UC Santa Barbara
Colloidal binary mixtures at fluid-fluid interfaces under steady shear: structural, dynamical and mechanical response
- Author(s): Buttinoni, I
- Zell, ZA
- Squires, TM
- Isa, L
- et al.
Published Web Locationhttps://doi.org/10.1039/c5sm01693b
© The Royal Society of Chemistry. We experimentally study the link between structure, dynamics and mechanical response of two-dimensional (2D) binary mixtures of colloidal microparticles spread at water/oil interfaces. The particles are driven into steady shear by a microdisk forced to rotate at a controlled angular velocity. The flow causes particles to layer into alternating concentric rings of small and big colloids.

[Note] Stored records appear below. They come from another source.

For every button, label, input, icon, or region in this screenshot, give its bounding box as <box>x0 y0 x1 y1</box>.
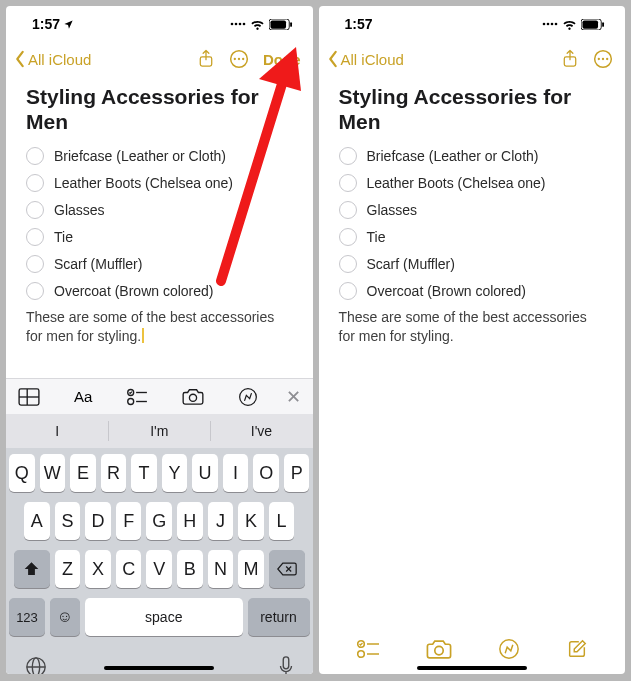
share-icon[interactable] <box>197 49 215 69</box>
checkbox-icon[interactable] <box>339 174 357 192</box>
battery-icon <box>581 19 605 30</box>
table-icon[interactable] <box>18 388 40 406</box>
list-item[interactable]: Glasses <box>26 196 293 223</box>
compose-icon[interactable] <box>566 638 588 660</box>
note-body[interactable]: Styling Accessories for Men Briefcase (L… <box>319 76 626 346</box>
list-item[interactable]: Leather Boots (Chelsea one) <box>26 169 293 196</box>
key-delete[interactable] <box>269 550 305 588</box>
checklist-toggle-icon[interactable] <box>356 639 380 659</box>
key-emoji[interactable]: ☺ <box>50 598 80 636</box>
key-s[interactable]: S <box>55 502 81 540</box>
list-item[interactable]: Scarf (Muffler) <box>26 250 293 277</box>
checkbox-icon[interactable] <box>26 201 44 219</box>
svg-point-17 <box>128 398 134 404</box>
key-t[interactable]: T <box>131 454 157 492</box>
key-w[interactable]: W <box>40 454 66 492</box>
checkbox-icon[interactable] <box>26 228 44 246</box>
markup-icon[interactable] <box>498 638 520 660</box>
checkbox-icon[interactable] <box>26 255 44 273</box>
note-body[interactable]: Styling Accessories for Men Briefcase (L… <box>6 76 313 346</box>
svg-point-43 <box>434 646 442 654</box>
list-item-label: Glasses <box>54 202 105 218</box>
checkbox-icon[interactable] <box>339 282 357 300</box>
key-i[interactable]: I <box>223 454 249 492</box>
close-icon[interactable]: ✕ <box>286 386 301 408</box>
key-space[interactable]: space <box>85 598 243 636</box>
camera-icon[interactable] <box>426 639 452 659</box>
key-y[interactable]: Y <box>162 454 188 492</box>
key-q[interactable]: Q <box>9 454 35 492</box>
phone-editing: 1:57 All iCloud <box>6 6 313 674</box>
key-n[interactable]: N <box>208 550 234 588</box>
checkbox-icon[interactable] <box>26 147 44 165</box>
key-x[interactable]: X <box>85 550 111 588</box>
share-icon[interactable] <box>561 49 579 69</box>
key-return[interactable]: return <box>248 598 310 636</box>
checkbox-icon[interactable] <box>26 174 44 192</box>
key-f[interactable]: F <box>116 502 142 540</box>
note-title[interactable]: Styling Accessories for Men <box>26 84 293 134</box>
checkbox-icon[interactable] <box>339 201 357 219</box>
list-item[interactable]: Overcoat (Brown colored) <box>339 277 606 304</box>
svg-point-29 <box>551 23 554 26</box>
more-icon[interactable] <box>229 49 249 69</box>
wifi-icon <box>250 19 265 30</box>
markup-icon[interactable] <box>238 387 258 407</box>
back-button[interactable]: All iCloud <box>14 50 91 68</box>
list-item-label: Tie <box>54 229 73 245</box>
key-m[interactable]: M <box>238 550 264 588</box>
key-g[interactable]: G <box>146 502 172 540</box>
key-b[interactable]: B <box>177 550 203 588</box>
list-item[interactable]: Briefcase (Leather or Cloth) <box>26 142 293 169</box>
key-j[interactable]: J <box>208 502 234 540</box>
key-c[interactable]: C <box>116 550 142 588</box>
checklist-toggle-icon[interactable] <box>126 388 148 406</box>
key-e[interactable]: E <box>70 454 96 492</box>
key-a[interactable]: A <box>24 502 50 540</box>
globe-icon[interactable] <box>25 656 47 674</box>
list-item[interactable]: Tie <box>339 223 606 250</box>
key-p[interactable]: P <box>284 454 310 492</box>
prediction-2[interactable]: I've <box>210 414 312 448</box>
key-v[interactable]: V <box>146 550 172 588</box>
list-item[interactable]: Glasses <box>339 196 606 223</box>
status-bar: 1:57 <box>6 6 313 42</box>
back-label: All iCloud <box>28 51 91 68</box>
key-shift[interactable] <box>14 550 50 588</box>
key-123[interactable]: 123 <box>9 598 45 636</box>
back-button[interactable]: All iCloud <box>327 50 404 68</box>
list-item[interactable]: Briefcase (Leather or Cloth) <box>339 142 606 169</box>
note-paragraph[interactable]: These are some of the best accessories f… <box>339 308 606 346</box>
camera-icon[interactable] <box>182 388 204 405</box>
key-h[interactable]: H <box>177 502 203 540</box>
text-format-icon[interactable]: Aa <box>74 388 92 405</box>
more-icon[interactable] <box>593 49 613 69</box>
home-indicator[interactable] <box>417 666 527 670</box>
mic-icon[interactable] <box>278 656 294 674</box>
key-d[interactable]: D <box>85 502 111 540</box>
list-item[interactable]: Scarf (Muffler) <box>339 250 606 277</box>
prediction-1[interactable]: I'm <box>108 414 210 448</box>
checkbox-icon[interactable] <box>339 228 357 246</box>
key-k[interactable]: K <box>238 502 264 540</box>
svg-point-11 <box>242 58 244 60</box>
list-item[interactable]: Tie <box>26 223 293 250</box>
list-item[interactable]: Overcoat (Brown colored) <box>26 277 293 304</box>
list-item-label: Scarf (Muffler) <box>367 256 455 272</box>
list-item[interactable]: Leather Boots (Chelsea one) <box>339 169 606 196</box>
note-paragraph[interactable]: These are some of the best accessories f… <box>26 308 293 346</box>
home-indicator[interactable] <box>104 666 214 670</box>
svg-point-30 <box>555 23 558 26</box>
checkbox-icon[interactable] <box>26 282 44 300</box>
key-r[interactable]: R <box>101 454 127 492</box>
note-title[interactable]: Styling Accessories for Men <box>339 84 606 134</box>
done-button[interactable]: Done <box>263 51 301 68</box>
key-u[interactable]: U <box>192 454 218 492</box>
checkbox-icon[interactable] <box>339 147 357 165</box>
key-l[interactable]: L <box>269 502 295 540</box>
checkbox-icon[interactable] <box>339 255 357 273</box>
svg-point-3 <box>242 23 245 26</box>
key-o[interactable]: O <box>253 454 279 492</box>
key-z[interactable]: Z <box>55 550 81 588</box>
prediction-0[interactable]: I <box>6 414 108 448</box>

The formation of such layers is linked to the local, position-dependent shear rate, which triggers two distinct dynamical regimes: particles either move continuously ("Flowing") close to the microdisk, or exhibit intermittent "Hopping" between local energy minima farther away. The shear-rate-dependent surface viscosity of the monolayers can be extracted from a local interfacial stress balance, giving "macroscopic" flow curves whose behavior corresponds to the distinct microscopic regimes of particle motion. Hopping regions reveal a higher resistance to flow compared to the flowing regions, where spatial organization into layers reduces dissipation.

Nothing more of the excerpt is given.